The states also argued the SCC metric would unjustifiably increase the costs of energy production and other activities.
Judge James D. Cain Jr. of the U.S. District Court for the Western District of Louisiana, agreed, issuing an injunction barring the use of the interim SCC standard from being used to set regulations and in federal contracting, leasing, and permitting.
The injunction does not address the science underlying the standard, but rather blocked its implementation for running afoul of the 1946 Administrative Procedure Act because the SCC did not undergo the requisite notice-and-comment process.
Cain ruled the President lacks the authority to enforce the estimates as they are substantively unlawful under the APA and contravenes existing law. Cain also concluded the government acted beyond congressional authority by basing regulatory policy upon global considerations.
At the heart of the ruling is the court’s determination that the “major questions doctrine,” under which the bureaucracy cannot on its own authority impose new obligations of vast economic and political significance unless Congress speaks clearly on the issue, had been triggered by an executive order issued by Biden.
Louisiana AG Reacts
The multi-state lawsuit was spearheaded by Louisiana Attorney General Jeff Landry.
This ruling is only a first step in a longer fight, said Landry in a press release following the ruling.
“Biden’s attempt to control the activities of the American people and the activities of every business from Main Street to Wall Street has been halted today,” said Landry. “Biden’s executive order was an attempt by the government to take over and tax the people based on winners and losers chosen by the government.
“Agriculture, energy, and virtually every other manufacturing industry is at stake; and today, a federal judge in Louisiana recognized that the federal government does not have this reach,” said Landry. “While our fight is far from over, I am pleased the Court granted preliminary relief against the President’s unacceptable and unauthorized executive overreach; and I remain committed to seeing this case through to the end – fighting every step of the way for the workers and job creators in Louisiana and throughout our Republic.”
Interim Versus Final Actions
Critics of the decision claimed Cain wrongly interpreted interim SCC values as final and binding values, but interim values have real policy impact, said Devin Watkins, an attorney Competitive Enterprise Institute (CEI), in a recent post.

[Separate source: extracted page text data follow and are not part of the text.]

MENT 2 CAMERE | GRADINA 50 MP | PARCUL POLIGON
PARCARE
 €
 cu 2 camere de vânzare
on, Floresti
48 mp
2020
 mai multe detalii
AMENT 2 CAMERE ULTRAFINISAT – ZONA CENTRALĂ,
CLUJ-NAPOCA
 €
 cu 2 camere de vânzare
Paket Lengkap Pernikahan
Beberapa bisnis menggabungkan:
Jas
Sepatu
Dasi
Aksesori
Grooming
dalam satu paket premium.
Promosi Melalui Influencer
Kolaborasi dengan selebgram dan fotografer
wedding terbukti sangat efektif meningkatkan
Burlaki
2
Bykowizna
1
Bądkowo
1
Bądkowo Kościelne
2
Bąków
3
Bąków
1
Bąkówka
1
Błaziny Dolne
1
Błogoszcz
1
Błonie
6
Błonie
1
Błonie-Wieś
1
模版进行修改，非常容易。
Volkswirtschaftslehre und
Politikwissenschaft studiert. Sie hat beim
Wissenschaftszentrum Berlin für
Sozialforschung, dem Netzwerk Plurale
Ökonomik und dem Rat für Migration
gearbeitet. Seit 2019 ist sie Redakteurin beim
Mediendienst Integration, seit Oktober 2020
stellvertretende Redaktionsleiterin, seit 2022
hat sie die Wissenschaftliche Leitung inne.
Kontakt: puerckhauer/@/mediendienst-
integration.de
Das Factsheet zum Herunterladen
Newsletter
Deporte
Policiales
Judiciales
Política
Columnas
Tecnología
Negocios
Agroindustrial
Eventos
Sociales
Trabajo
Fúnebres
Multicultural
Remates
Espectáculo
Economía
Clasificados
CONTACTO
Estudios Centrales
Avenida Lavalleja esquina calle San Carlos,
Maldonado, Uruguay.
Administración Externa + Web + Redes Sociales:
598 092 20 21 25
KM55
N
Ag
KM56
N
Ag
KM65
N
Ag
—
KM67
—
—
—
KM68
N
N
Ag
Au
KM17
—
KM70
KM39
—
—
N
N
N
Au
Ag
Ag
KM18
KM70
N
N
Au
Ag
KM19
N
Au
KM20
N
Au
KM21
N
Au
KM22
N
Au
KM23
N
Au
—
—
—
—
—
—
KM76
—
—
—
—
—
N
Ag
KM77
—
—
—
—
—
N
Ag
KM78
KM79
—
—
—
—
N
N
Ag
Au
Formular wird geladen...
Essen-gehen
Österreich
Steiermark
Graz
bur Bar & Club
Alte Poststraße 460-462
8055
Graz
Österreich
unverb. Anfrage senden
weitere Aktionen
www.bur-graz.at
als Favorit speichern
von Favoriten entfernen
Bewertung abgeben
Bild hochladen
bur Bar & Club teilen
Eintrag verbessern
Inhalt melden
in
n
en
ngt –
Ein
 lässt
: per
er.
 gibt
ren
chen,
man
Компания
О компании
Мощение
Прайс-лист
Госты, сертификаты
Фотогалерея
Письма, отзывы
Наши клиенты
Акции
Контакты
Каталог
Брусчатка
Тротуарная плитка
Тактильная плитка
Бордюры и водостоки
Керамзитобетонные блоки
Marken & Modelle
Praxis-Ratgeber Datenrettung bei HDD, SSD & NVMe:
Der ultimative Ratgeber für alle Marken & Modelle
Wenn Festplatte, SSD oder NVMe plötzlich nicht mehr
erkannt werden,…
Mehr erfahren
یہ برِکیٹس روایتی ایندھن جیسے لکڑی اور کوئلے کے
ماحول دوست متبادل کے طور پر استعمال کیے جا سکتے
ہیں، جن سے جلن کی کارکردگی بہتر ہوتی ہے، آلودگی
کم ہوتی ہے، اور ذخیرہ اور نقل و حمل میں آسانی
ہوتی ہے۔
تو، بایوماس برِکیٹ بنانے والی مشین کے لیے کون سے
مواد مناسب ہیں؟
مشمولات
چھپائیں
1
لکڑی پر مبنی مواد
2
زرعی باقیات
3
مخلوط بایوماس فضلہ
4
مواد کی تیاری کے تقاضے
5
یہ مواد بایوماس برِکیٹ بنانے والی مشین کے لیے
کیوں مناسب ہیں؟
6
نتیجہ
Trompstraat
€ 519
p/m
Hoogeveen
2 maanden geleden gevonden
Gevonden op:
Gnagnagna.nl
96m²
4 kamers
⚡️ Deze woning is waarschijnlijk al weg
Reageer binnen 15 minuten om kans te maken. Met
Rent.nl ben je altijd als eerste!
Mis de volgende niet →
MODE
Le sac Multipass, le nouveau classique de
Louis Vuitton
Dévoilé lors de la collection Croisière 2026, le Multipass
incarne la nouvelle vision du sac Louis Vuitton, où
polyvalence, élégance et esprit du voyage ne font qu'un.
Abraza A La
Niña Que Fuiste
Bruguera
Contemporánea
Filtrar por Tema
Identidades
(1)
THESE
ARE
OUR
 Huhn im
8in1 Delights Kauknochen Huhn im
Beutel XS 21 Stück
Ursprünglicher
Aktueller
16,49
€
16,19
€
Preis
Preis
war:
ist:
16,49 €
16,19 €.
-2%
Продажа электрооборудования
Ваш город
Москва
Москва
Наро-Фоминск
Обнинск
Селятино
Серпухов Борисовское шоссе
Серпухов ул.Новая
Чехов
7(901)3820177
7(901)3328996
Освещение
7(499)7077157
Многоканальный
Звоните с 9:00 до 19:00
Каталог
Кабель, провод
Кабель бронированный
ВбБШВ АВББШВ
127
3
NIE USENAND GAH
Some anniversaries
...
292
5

“Non-final actions do not yet have legal effect, yet these “interim” IWG values are causing direct legal effect and as such are a final agency action,” wrote Watkins. “The final agency action doesn’t need to directly harm the plaintiffs by itself; it just needs to cause particularized harm that is imminent, and in this case, that harm is already occurring.
“These harms are ongoing harms against the states, and this injunction can prevent those harms from continuing to occur,” Watkins said. “As such, the states have standing.”
Dubious Models
The models used to calculate the SCC are highly subjective, not grounded in real world data but rather based on extreme scenarios generated by climate models, says Kevin Dayaratna, Ph.D., is the principal statistician and a research fellow with the Heritage Foundation.
“It’s disturbing and quite frankly dangerous to put these models in the hands of policymakers who can manipulate them to achieve any result that they want to rubber stamp their agenda,” said Dayaratna. “We applaud the judge’s decision to prohibit the social cost of carbon in rulemaking, and hope lawmakers also realize the flaws in these models.”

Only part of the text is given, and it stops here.